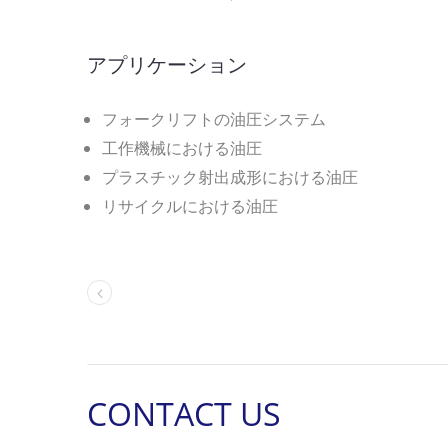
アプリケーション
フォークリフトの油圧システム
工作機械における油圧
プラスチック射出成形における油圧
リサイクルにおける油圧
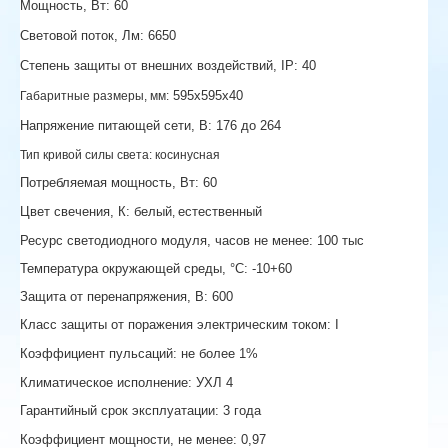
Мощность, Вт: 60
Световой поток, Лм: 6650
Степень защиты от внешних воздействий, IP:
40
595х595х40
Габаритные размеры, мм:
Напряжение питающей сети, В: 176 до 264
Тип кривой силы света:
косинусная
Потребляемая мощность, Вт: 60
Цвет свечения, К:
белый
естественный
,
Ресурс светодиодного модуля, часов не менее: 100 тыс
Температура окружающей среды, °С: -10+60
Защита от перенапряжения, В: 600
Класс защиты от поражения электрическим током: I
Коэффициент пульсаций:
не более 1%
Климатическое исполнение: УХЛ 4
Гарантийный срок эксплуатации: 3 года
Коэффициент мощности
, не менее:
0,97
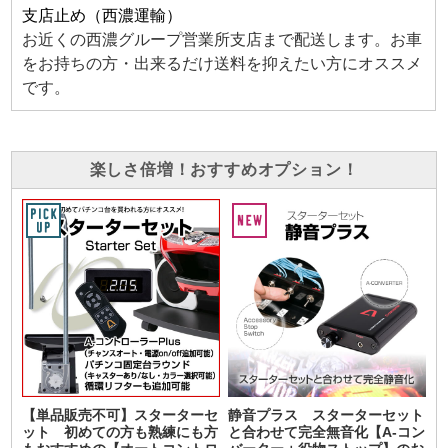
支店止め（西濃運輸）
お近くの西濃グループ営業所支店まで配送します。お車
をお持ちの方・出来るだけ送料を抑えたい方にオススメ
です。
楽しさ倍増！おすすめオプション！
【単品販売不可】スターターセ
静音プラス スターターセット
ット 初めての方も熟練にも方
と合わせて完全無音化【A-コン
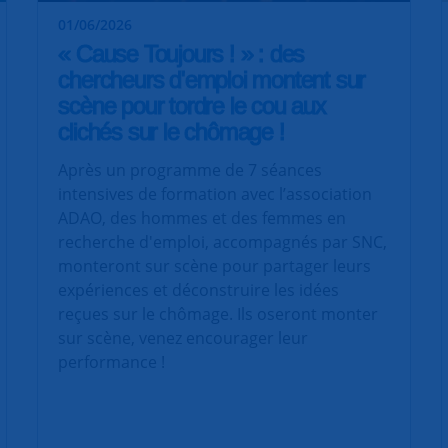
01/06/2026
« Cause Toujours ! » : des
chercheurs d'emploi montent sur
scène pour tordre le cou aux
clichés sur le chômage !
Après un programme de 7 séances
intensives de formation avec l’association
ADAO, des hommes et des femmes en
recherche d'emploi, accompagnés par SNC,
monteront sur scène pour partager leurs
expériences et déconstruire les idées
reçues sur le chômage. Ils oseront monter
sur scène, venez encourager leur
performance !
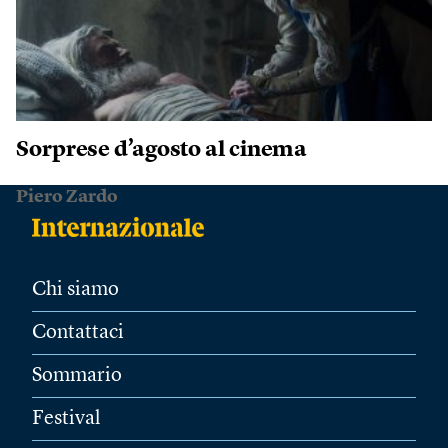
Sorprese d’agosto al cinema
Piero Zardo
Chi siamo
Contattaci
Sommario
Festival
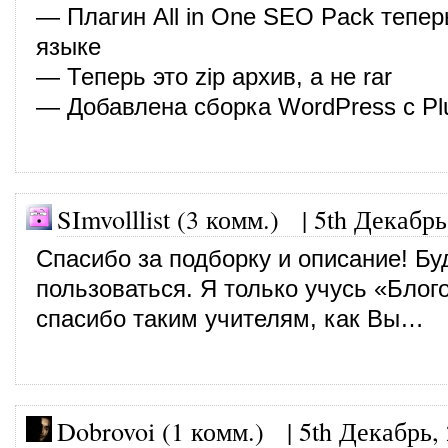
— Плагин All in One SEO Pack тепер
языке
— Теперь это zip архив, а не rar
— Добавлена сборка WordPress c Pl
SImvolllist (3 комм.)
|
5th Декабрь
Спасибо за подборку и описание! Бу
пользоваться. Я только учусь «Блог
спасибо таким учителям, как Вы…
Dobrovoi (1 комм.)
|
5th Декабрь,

- **THE TASK**
Copy the material above in full and exactly, skipping pictures.

- **OUTPUT OF THE EXERCISE**
アプリケーション
フォークリフトの油圧システム
工作機械における油圧
プラスチック射出成形における油圧
リサイクルにおける油圧
Мощность, Вт: 60
Световой поток, Лм: 6650
Степень защиты от внешних воздействий, IP:
40
595х595х40
Габаритные размеры, мм:
Напряжение питающей сети, В: 176 до 264
Тип кривой силы света:
косинусная
Потребляемая мощность, Вт: 60
Цвет свечения, К:
белый
естественный
,
Ресурс светодиодного модуля, часов не менее: 100 тыс
Температура окружающей среды, °С: -10+60
Защита от перенапряжения, В: 600
Класс защиты от поражения электрическим током: I
Коэффициент пульсаций:
не более 1%
Климатическое исполнение: УХЛ 4
Гарантийный срок эксплуатации: 3 года
Коэффициент мощности
, не менее:
0,97
支店止め（西濃運輸）
お近くの西濃グループ営業所支店まで配送します。お車
をお持ちの方・出来るだけ送料を抑えたい方にオススメ
です。
楽しさ倍増！おすすめオプション！
【単品販売不可】スターターセ
静音プラス スターターセット
ット 初めての方も熟練にも方
と合わせて完全無音化【A-コン
01/06/2026
« Cause Toujours ! » : des
chercheurs d'emploi montent sur
scène pour tordre le cou aux
clichés sur le chômage !
Après un programme de 7 séances
intensives de formation avec l’association
ADAO, des hommes et des femmes en
recherche d'emploi, accompagnés par SNC,
monteront sur scène pour partager leurs
expériences et déconstruire les idées
reçues sur le chômage. Ils oseront monter
sur scène, venez encourager leur
performance !
Sorprese d’agosto al cinema
Piero Zardo
Chi siamo
Contattaci
Sommario
Festival
— Плагин All in One SEO Pack тепер
языке
— Теперь это zip архив, а не rar
— Добавлена сборка WordPress c Pl
SImvolllist (3 комм.)
|
5th Декабрь
Спасибо за подборку и описание! Бу
пользоваться. Я только учусь «Блог
спасибо таким учителям, как Вы…
Dobrovoi (1 комм.)
|
5th Декабрь,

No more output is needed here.